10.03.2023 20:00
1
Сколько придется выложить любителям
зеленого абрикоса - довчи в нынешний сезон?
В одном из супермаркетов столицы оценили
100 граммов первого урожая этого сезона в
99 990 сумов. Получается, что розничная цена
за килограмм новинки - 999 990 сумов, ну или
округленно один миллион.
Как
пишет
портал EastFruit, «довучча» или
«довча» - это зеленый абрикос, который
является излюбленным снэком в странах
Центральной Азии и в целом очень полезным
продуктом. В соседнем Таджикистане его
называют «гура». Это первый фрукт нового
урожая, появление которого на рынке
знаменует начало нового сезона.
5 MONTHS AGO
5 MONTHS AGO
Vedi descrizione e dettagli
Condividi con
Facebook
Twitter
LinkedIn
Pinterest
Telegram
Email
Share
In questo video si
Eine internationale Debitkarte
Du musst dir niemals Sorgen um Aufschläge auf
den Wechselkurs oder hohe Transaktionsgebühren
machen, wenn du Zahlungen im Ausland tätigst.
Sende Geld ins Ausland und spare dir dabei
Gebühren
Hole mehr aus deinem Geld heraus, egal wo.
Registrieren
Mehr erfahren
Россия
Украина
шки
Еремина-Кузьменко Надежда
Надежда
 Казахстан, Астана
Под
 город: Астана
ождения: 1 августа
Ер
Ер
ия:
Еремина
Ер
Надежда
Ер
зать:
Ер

-=-=-

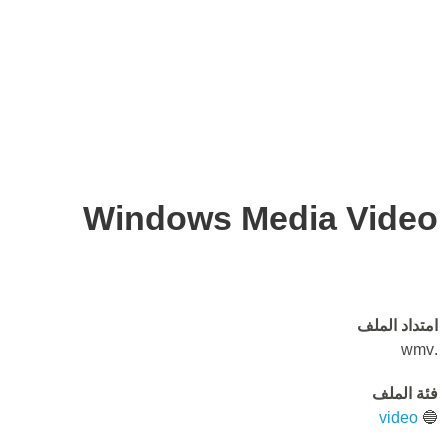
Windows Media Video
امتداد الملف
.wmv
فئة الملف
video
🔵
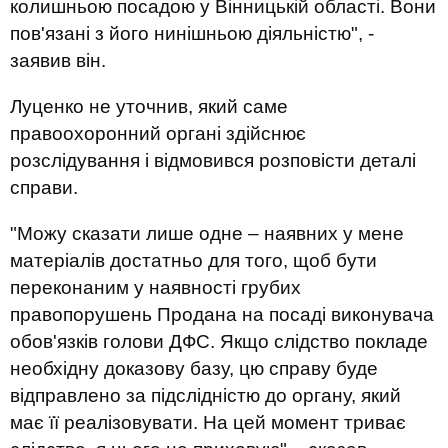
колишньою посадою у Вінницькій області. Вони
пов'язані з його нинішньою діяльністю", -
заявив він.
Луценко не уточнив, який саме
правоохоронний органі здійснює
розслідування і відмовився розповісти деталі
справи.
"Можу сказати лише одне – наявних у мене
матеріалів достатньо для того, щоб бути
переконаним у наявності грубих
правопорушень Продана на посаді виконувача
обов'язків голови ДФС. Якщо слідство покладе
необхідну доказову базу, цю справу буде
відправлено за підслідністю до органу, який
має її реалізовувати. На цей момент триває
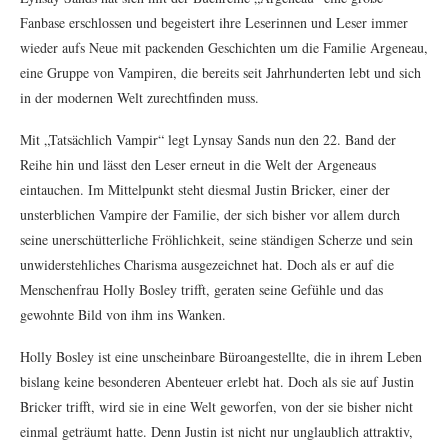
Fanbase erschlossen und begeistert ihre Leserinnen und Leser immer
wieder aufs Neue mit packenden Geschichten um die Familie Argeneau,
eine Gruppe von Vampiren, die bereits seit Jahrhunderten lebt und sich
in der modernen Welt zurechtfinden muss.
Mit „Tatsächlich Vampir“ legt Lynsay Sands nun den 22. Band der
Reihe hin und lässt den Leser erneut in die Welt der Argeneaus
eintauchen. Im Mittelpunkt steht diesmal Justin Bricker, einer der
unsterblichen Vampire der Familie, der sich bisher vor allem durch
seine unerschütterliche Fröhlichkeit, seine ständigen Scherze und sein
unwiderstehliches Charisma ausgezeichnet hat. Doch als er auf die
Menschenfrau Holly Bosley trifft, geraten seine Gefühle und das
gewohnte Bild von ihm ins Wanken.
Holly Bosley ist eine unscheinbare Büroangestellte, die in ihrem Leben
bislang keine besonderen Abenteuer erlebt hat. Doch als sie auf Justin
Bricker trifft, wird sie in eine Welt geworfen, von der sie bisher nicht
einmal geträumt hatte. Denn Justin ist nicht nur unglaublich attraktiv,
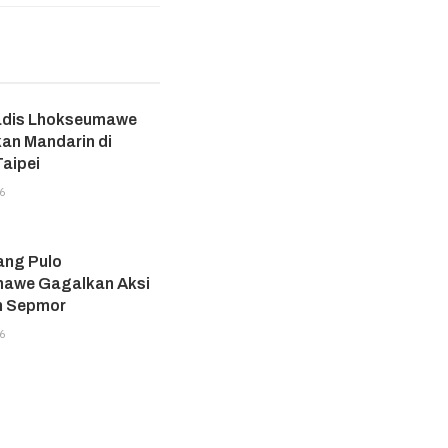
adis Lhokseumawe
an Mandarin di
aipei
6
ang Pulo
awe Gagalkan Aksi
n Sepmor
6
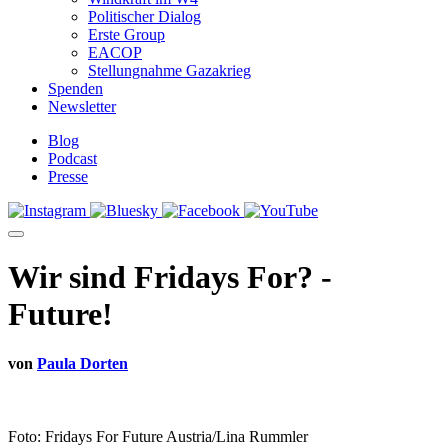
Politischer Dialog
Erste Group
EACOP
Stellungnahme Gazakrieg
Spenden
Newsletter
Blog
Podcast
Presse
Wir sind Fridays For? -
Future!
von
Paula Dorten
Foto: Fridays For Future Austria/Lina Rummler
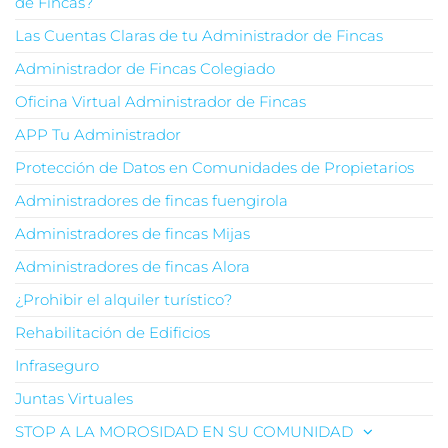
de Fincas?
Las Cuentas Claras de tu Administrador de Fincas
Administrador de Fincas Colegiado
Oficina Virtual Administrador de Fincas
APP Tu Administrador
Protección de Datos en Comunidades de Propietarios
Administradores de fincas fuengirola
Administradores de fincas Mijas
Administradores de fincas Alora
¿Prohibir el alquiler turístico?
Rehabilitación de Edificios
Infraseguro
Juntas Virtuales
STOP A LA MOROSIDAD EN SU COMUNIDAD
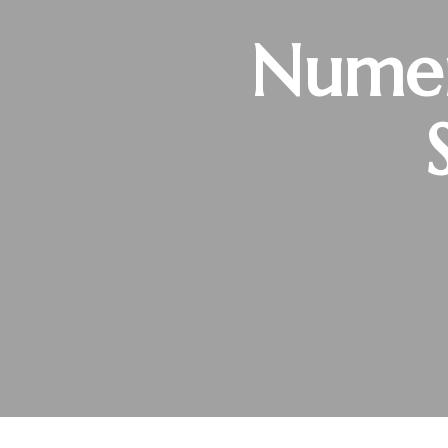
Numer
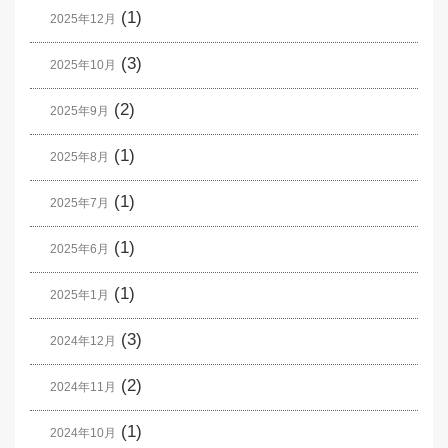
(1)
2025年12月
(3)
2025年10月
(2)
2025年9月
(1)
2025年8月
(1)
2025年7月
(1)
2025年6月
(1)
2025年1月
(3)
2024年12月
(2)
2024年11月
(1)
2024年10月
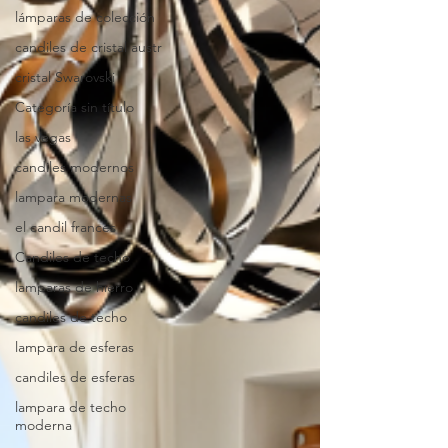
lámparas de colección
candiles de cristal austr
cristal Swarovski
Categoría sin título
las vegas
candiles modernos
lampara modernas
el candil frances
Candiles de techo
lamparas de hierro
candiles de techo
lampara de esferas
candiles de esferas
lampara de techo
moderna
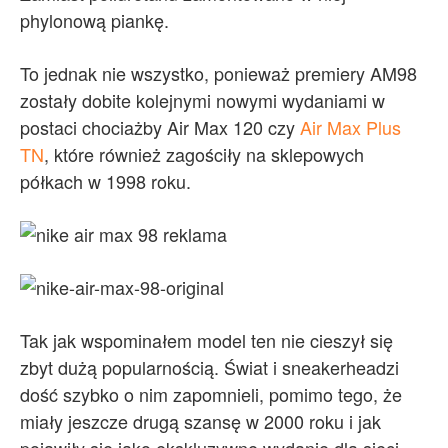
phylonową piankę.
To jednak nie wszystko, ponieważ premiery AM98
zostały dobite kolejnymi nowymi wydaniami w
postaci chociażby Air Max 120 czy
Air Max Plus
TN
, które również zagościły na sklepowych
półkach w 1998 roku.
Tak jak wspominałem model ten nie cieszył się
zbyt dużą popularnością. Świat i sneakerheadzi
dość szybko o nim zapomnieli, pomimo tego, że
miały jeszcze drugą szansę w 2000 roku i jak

-=-=-

_WHAT YOU NEED TO DO_
Filter the listing above down to the lines that contain the word "сумов".

_TASK ANSWER_
99 990 сумов. Получается, что розничная цена
за килограмм новинки - 999 990 сумов, ну или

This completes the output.